Epic Games, the developer of the hugely popular battle royale game Fortnite, has agreed to pay $520 million to settle claims that it violated the Children’s Online Privacy Protection Act (COPPA) and used “dark patterns” to obtain payments from players. COPPA was signed into law in 1998 and compliance has been mandatory since April 21, 2000. COPPA imposes restrictions on operators of websites and online services regarding children under 13 years of age. In order to collect the personal information of children under 13, persons or entities under U.S. jurisdiction are required to obtain consent from a child’s parent or legal guardian. COPAA also requires operators of websites and protect children’s privacy and ensure their safety online, and also places restrictions on marketing to children under 13 years of age.
The Federal Trade Commission (FTC), which enforces compliance with COPPA, alleged Epic Games violated COPPA in two ways. Firstly, Epic Games was alleged to have collected the personal information of children under 13 without obtaining consent from a parent or guardian, and secondly, Epic Games was alleged to have caused children to come to harm by enabling live on-by-default text and voice communications for its Fortnite game, which exposed children to cyber-bullying, harassment, and other traumatizing incidents. $275 million of the settlement amount resolved these allegations.
The remaining $275 million resolved claims that the company engaged in shady billing practices and dark patterns to trick Fortnite players into making unwanted payments. Fortnite is free to play, but players can pay for a season battle pass to receive certain in-game perks, such as additional challenges and skins to change players’ appearances.
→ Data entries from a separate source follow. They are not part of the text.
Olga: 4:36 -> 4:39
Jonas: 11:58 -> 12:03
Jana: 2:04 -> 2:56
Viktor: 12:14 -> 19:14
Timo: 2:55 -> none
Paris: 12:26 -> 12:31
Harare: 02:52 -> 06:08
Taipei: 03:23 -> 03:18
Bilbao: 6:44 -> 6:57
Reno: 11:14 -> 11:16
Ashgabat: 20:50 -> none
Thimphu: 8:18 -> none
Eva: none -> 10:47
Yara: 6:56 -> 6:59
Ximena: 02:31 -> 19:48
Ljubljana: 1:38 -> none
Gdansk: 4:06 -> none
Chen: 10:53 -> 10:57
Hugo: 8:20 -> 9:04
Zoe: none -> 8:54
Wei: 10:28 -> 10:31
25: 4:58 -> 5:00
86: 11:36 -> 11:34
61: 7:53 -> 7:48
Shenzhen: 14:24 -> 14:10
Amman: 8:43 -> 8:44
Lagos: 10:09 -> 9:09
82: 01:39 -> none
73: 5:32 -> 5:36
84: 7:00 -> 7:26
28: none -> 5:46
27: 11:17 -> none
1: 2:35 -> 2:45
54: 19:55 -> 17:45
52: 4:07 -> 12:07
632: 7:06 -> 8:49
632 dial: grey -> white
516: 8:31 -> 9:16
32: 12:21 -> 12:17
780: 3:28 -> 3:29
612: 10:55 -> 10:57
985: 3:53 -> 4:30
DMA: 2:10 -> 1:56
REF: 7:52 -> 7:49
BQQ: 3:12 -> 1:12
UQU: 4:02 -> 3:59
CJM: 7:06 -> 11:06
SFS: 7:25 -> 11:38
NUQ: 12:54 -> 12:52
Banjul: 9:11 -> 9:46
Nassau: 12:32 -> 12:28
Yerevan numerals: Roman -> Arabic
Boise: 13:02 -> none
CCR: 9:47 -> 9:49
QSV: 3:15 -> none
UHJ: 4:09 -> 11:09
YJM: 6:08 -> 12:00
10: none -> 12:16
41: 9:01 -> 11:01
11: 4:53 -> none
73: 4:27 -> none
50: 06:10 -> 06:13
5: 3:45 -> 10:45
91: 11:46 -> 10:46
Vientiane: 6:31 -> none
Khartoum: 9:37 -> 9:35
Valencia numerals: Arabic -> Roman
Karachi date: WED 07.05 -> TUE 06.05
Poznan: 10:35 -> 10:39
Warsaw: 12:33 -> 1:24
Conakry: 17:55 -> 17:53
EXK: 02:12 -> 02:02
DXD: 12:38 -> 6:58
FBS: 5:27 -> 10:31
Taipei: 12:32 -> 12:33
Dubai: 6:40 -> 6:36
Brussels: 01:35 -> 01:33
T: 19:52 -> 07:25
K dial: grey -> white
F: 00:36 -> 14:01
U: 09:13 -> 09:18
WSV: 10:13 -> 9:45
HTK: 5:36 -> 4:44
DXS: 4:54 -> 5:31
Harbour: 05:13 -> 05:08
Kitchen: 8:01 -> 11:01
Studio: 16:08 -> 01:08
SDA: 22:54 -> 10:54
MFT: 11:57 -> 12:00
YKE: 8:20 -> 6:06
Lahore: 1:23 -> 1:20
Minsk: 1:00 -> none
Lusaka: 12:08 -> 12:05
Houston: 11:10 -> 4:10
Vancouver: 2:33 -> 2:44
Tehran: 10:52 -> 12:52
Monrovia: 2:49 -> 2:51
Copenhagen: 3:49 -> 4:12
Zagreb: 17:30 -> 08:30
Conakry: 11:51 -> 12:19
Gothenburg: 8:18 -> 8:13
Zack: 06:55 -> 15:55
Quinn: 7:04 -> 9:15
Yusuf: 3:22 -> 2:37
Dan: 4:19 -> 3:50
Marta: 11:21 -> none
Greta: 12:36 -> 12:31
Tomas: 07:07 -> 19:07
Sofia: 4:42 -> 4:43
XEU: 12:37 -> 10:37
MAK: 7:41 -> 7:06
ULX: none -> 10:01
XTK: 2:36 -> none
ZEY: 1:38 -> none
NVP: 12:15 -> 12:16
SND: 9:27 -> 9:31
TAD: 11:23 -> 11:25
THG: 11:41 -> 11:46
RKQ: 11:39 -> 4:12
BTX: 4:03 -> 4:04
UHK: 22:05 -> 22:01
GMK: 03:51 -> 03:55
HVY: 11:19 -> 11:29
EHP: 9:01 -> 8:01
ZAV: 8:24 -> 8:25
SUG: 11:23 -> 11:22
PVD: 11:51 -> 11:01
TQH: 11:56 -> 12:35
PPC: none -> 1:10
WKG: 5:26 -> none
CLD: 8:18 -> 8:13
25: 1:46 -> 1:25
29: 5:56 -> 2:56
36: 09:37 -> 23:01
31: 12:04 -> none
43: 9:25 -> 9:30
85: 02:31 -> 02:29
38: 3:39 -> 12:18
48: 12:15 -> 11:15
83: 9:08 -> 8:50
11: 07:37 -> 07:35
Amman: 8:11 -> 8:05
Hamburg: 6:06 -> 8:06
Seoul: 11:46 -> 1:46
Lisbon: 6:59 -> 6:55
According to the FTC, Epic Games had implemented a “counterintuitive, inconsistent, and confusing button configuration,” which meant that a player could incur charges with a single button press. Further, children could incur charges in the game without obtaining the consent of the cardholder until 2018. Any customers who disputed unauthorized charges were locked out of the game. The FTC said the default settings in Fortnite were privacy-invasive and the interfaces were deceptive, which resulted in teenagers and children being tricked into making payments.
In addition to the financial penalty, the settlement requires Epic Games to disable voice and text communications for children by default, with consent required from a parent or guardian to enable that feature for children under 13. Teenage users are also required to provide consent to have that feature enabled. Epic Games is also required to establish and maintain a comprehensive privacy program to address all issues detailed in the complaint, and the personal data of any children that were collected in violation of COPPA must be deleted.